Acceptance for this run is based on end-to-end trial results, not unit tests. If the first four trials lag the min-prompt no-harness baseline (0.0650, 0.1992, 0.2696, then failed/NA), the run should be treated as a failed harness iteration and the harness should be optimized again.

V2 Result And Failure

V2 was stopped early after four trials because it did not improve the no-harness baseline and made a preventable launch-risk proposal.

Raw request_rate/GPU:

Variant iter1 iter2 iter3 iter4
no-harness min-prompt 0.0650 0.1992 0.2696 0.2696
harness v2 0.0650 0.1992 0.2696 failed

Harness v2 did correctly diagnose the first bottleneck and proposed:

  • iter2: tensor-parallel-size=2, raw 0.1992 req/s/GPU;
  • iter3: tensor-parallel-size=4, raw 0.2696 req/s/GPU.

However, iter4 proposed tensor-parallel-size=8 and failed at engine launch. The study's hardware.gpu_count is 8, but the launch environment sets CUDA_VISIBLE_DEVICES=0,1,2,4,5,6,7, which exposes only 7 GPUs. Therefore TP=8 should not have been considered launch-safe.

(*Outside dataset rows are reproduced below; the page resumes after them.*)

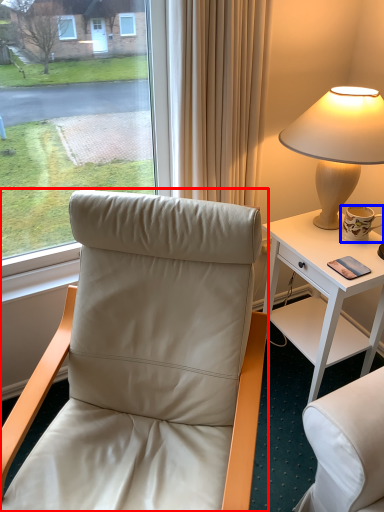 Question: Which object is closer to the camera taking this photo, chair (highlighted by a red box) or coffee cup (highlighted by a blue box)?

Choices:
 (A) chair
 (B) coffee cup

Answer: (A) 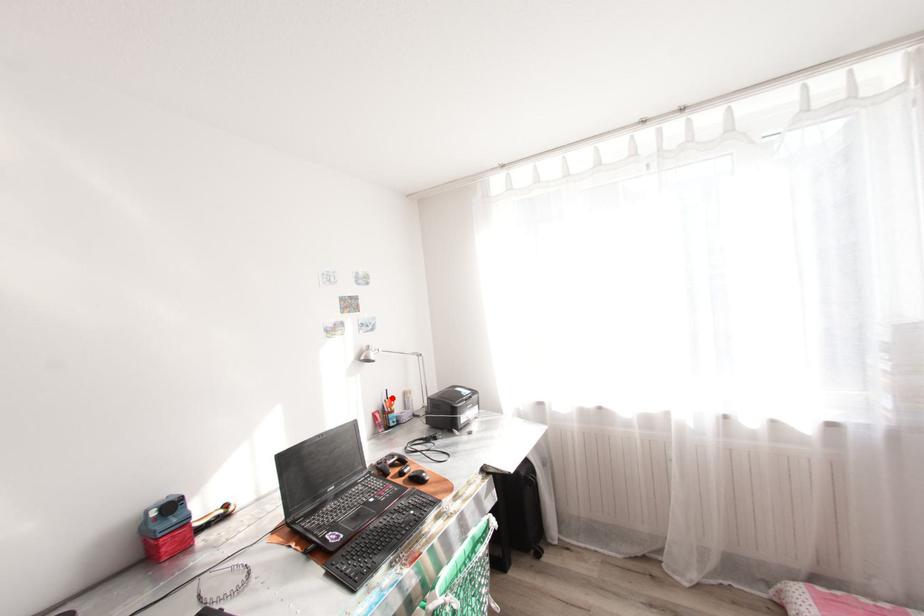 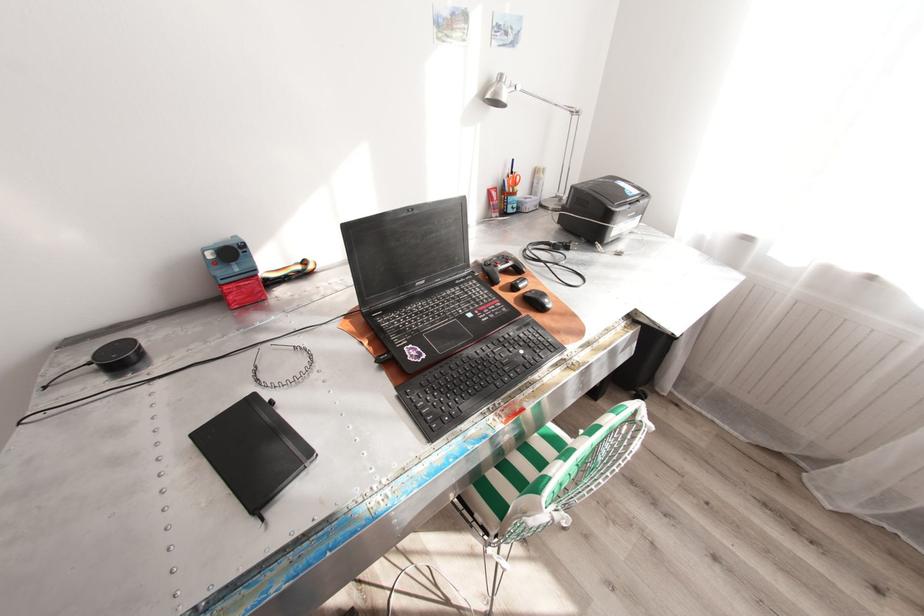 Locate, in the second image, the point that corresponds to the highlighted location in the first image.

(517, 172) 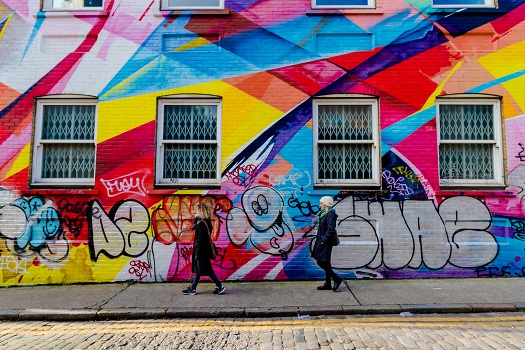 The height and width of the screenshot is (350, 525). What are the coordinates of `brick wall` in the screenshot? It's located at (267, 64). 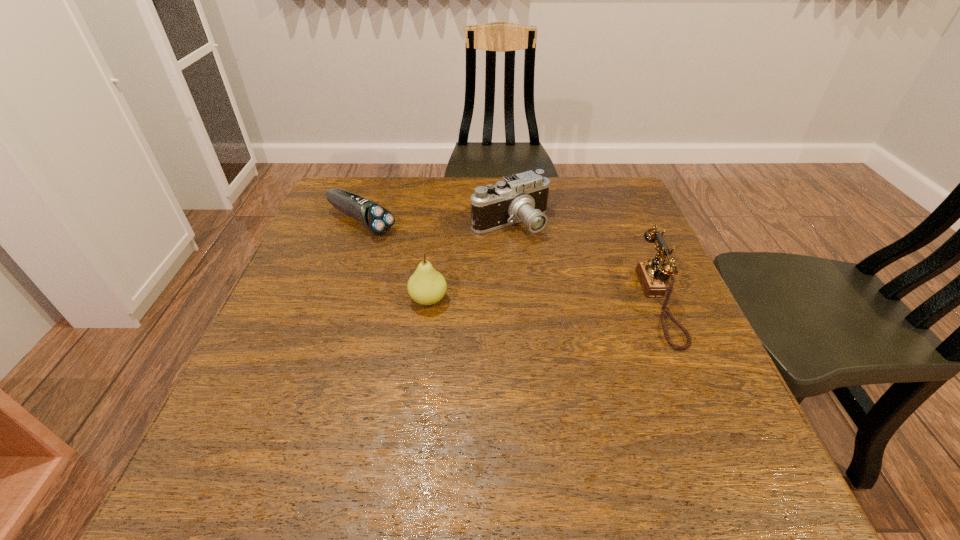 At what (x,y) coordinates should I click in order to perform the action: click on vacant space located 0.270m at the lens of the camera. Please return your answer as a coordinate pair (x, y). Image resolution: width=960 pixels, height=540 pixels. Looking at the image, I should click on (576, 315).

I want to click on blank space located 0.400m at the lens of the camera, so click(610, 362).

At what (x,y) coordinates should I click in order to perform the action: click on electric shaver located at the far edge. Please return your answer as a coordinate pair (x, y). The width and height of the screenshot is (960, 540). Looking at the image, I should click on (376, 219).

Identify the location of camera that is at the far edge. (522, 197).

Find the location of a particular element. This screenshot has width=960, height=540. object at the left edge is located at coordinates (376, 219).

Where is `object at the right edge`? object at the right edge is located at coordinates (652, 277).

The image size is (960, 540). I want to click on object located at the far left corner, so click(x=376, y=219).

The height and width of the screenshot is (540, 960). Identify the location of vacant space at the far edge of the desktop. (456, 211).

This screenshot has height=540, width=960. I want to click on blank space at the near edge of the desktop, so click(x=368, y=400).

Find the location of a particular element. This screenshot has width=960, height=540. free region at the left edge is located at coordinates (334, 258). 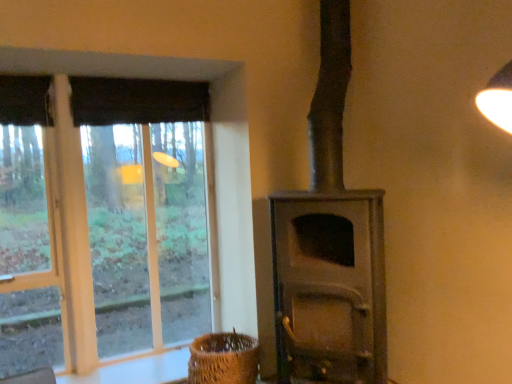 The width and height of the screenshot is (512, 384). What do you see at coordinates (329, 245) in the screenshot?
I see `matte gray wood burning stove at center` at bounding box center [329, 245].

This screenshot has width=512, height=384. What do you see at coordinates (223, 359) in the screenshot?
I see `brown woven basket at lower center` at bounding box center [223, 359].

Find the location of `brown woven basket at lower center`. brown woven basket at lower center is located at coordinates (223, 359).

At what (x,y) coordinates should I click in order to perform the action: click on clear glass window at left. Please return your answer as a coordinate pair (x, y). Image resolution: width=512 pixels, height=384 pixels. Looking at the image, I should click on (205, 160).

I want to click on matte gray wood burning stove at center, so click(x=329, y=245).

Is clear glass window at left wider or thinner than matte gray wood burning stove at center?

Considering their sizes, clear glass window at left looks slimmer than matte gray wood burning stove at center.

Is clear glass window at left oriented away from matte gray wood burning stove at center?

No.

Do you think clear glass window at left is within matte gray wood burning stove at center, or outside of it?

clear glass window at left cannot be found inside matte gray wood burning stove at center.

Which of these two, clear glass window at left or matte gray wood burning stove at center, is smaller?

Smaller between the two is clear glass window at left.

Measure the distance from matte gray wood burning stove at center to brown woven basket at lower center.

matte gray wood burning stove at center is 63.86 centimeters away from brown woven basket at lower center.

Is matte gray wood burning stove at center not inside brown woven basket at lower center?

matte gray wood burning stove at center is positioned outside brown woven basket at lower center.

Is matte gray wood burning stove at center thinner than brown woven basket at lower center?

Incorrect, the width of matte gray wood burning stove at center is not less than that of brown woven basket at lower center.

Does matte gray wood burning stove at center have a smaller size compared to brown woven basket at lower center?

No.

Between brown woven basket at lower center and clear glass window at left, which one has smaller size?

With smaller size is brown woven basket at lower center.

Is brown woven basket at lower center behind clear glass window at left?

No, it is in front of clear glass window at left.

Find the location of a particular element. window behind the brown woven basket at lower center is located at coordinates (205, 160).

Is brown woven basket at lower center next to clear glass window at left?

No, brown woven basket at lower center is not with clear glass window at left.

Which is farther, (338,232) or (35,57)?

Point (35,57)

From a real-world perspective, is matte gray wood burning stove at center over clear glass window at left?

Correct, in the physical world, matte gray wood burning stove at center is higher than clear glass window at left.

Which of these two, matte gray wood burning stove at center or clear glass window at left, stands taller?

matte gray wood burning stove at center.

Is dark fabric curtain at upper left located within clear glass window at left?

That's correct, dark fabric curtain at upper left is inside clear glass window at left.

Is clear glass window at left positioned before dark fabric curtain at upper left?

Yes, it is in front of dark fabric curtain at upper left.

How many degrees apart are the facing directions of clear glass window at left and dark fabric curtain at upper left?

0.849 degrees separate the facing orientations of clear glass window at left and dark fabric curtain at upper left.

The height and width of the screenshot is (384, 512). I want to click on curtain behind the clear glass window at left, so click(x=137, y=101).

Can you confirm if brown woven basket at lower center is shorter than matte gray wood burning stove at center?

Correct, brown woven basket at lower center is not as tall as matte gray wood burning stove at center.

Is brown woven basket at lower center positioned with its back to matte gray wood burning stove at center?

No, brown woven basket at lower center's orientation is not away from matte gray wood burning stove at center.

Between brown woven basket at lower center and matte gray wood burning stove at center, which one appears on the left side from the viewer's perspective?

From the viewer's perspective, brown woven basket at lower center appears more on the left side.

Considering the relative sizes of brown woven basket at lower center and matte gray wood burning stove at center in the image provided, is brown woven basket at lower center wider than matte gray wood burning stove at center?

In fact, brown woven basket at lower center might be narrower than matte gray wood burning stove at center.

Is point (109, 104) farther from viewer compared to point (222, 381)?

That is True.

Is dark fabric curtain at upper left positioned behind brown woven basket at lower center?

Yes, the depth of dark fabric curtain at upper left is greater than that of brown woven basket at lower center.

Is dark fabric curtain at upper left placed right next to brown woven basket at lower center?

dark fabric curtain at upper left and brown woven basket at lower center are not in contact.

Is dark fabric curtain at upper left at the right side of brown woven basket at lower center?

Incorrect, dark fabric curtain at upper left is not on the right side of brown woven basket at lower center.

You are a GUI agent. You are given a task and a screenshot of the screen. Output one action in this format:
    pyautogui.click(x=<x>, y=<y>)
    Task: Click on the wood burning stove in front of the clear glass window at left
    Image resolution: width=512 pixels, height=384 pixels.
    Given the screenshot: What is the action you would take?
    pyautogui.click(x=329, y=245)

Identify the location of basket below the matte gray wood burning stove at center (from the image's perspective). This screenshot has height=384, width=512. (223, 359).

From the image, which object appears to be nearer to clear glass window at left, dark fabric curtain at upper left or brown woven basket at lower center?

Among the two, dark fabric curtain at upper left is located nearer to clear glass window at left.

Looking at the image, which one is located closer to dark fabric curtain at upper left, matte gray wood burning stove at center or clear glass window at left?

Among the two, clear glass window at left is located nearer to dark fabric curtain at upper left.

From the image, which object appears to be farther from brown woven basket at lower center, dark fabric curtain at upper left or matte gray wood burning stove at center?

dark fabric curtain at upper left lies further to brown woven basket at lower center than the other object.

Which object lies further to the anchor point brown woven basket at lower center, clear glass window at left or matte gray wood burning stove at center?

clear glass window at left is further to brown woven basket at lower center.

Considering their positions, is matte gray wood burning stove at center positioned closer to brown woven basket at lower center than clear glass window at left?

matte gray wood burning stove at center is positioned closer to the anchor brown woven basket at lower center.

Looking at the image, which one is located closer to clear glass window at left, matte gray wood burning stove at center or dark fabric curtain at upper left?

Based on the image, dark fabric curtain at upper left appears to be nearer to clear glass window at left.

Considering their positions, is matte gray wood burning stove at center positioned closer to dark fabric curtain at upper left than brown woven basket at lower center?

matte gray wood burning stove at center is positioned closer to the anchor dark fabric curtain at upper left.

From the image, which object appears to be farther from clear glass window at left, matte gray wood burning stove at center or brown woven basket at lower center?

Based on the image, matte gray wood burning stove at center appears to be further to clear glass window at left.

At what (x,y) coordinates should I click in order to perform the action: click on basket located between clear glass window at left and matte gray wood burning stove at center in the left-right direction. Please return your answer as a coordinate pair (x, y). Image resolution: width=512 pixels, height=384 pixels. Looking at the image, I should click on (223, 359).

Image resolution: width=512 pixels, height=384 pixels. Find the location of `window between dark fabric curtain at upper left and brown woven basket at lower center from top to bottom`. window between dark fabric curtain at upper left and brown woven basket at lower center from top to bottom is located at coordinates (205, 160).

Where is `wood burning stove between dark fabric curtain at upper left and brown woven basket at lower center in the vertical direction`? The width and height of the screenshot is (512, 384). wood burning stove between dark fabric curtain at upper left and brown woven basket at lower center in the vertical direction is located at coordinates (329, 245).

Locate an element on the screen. curtain between clear glass window at left and matte gray wood burning stove at center in the horizontal direction is located at coordinates (137, 101). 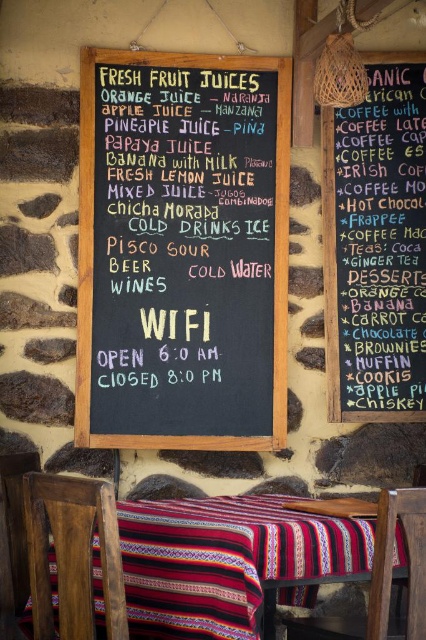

This is a general harness bug: topology planning must use the effective visible GPU count from the execution profile, not just the nominal hardware count.

Fix:

  • parse engine.base_envs.CUDA_VISIBLE_DEVICES;
  • compute effective GPU count as min(hardware.gpu_count, visible_device_count);
  • filter topology candidates and adjacent TP frontier candidates by the effective GPU count.

GPU Visibility Correction

On 2026-05-13 we corrected the intended experiment setup: CUDA_VISIBLE_DEVICES should be 0,1,2,3,4,5,6,7, not the previous 0,1,2,4,5,6,7.

This invalidates direct comparison between the old gpu3skip runs and new 8-GPU runs. The old v2 failure was real under the old visible-device profile, but it was not the intended 8-card H20 setup.

New comparable studies:

Variant Study ID Status
no-harness baseline dash0-qwen27b-chat-0-8k-ttft4s-tpot25-gpu8-12iter-noharness-minprompt-gpt54-20260513 running first
harness dash0-qwen27b-chat-0-8k-ttft4s-tpot25-gpu8-12iter-harness-profileplanner-20260513 queued to run after baseline

Both specs set:

  • CUDA_VISIBLE_DEVICES=0,1,2,3,4,5,6,7
  • model endpoint: gpt-5.4
  • workload: qwen3.5-27b chat 0-8k
  • SLO: TTFT p95 <= 4000ms, TPOT p95 <= 25ms, target pass rate 0.95
  • search: full range, inherit_incumbent_floor=false

The no-harness baseline is running in tmux session qwen27b-gpu8-noharness-20260513. The harness run should only be started after the no-harness baseline finishes or reaches a sufficient early comparison point, because both need the full GPU host and should not run concurrently.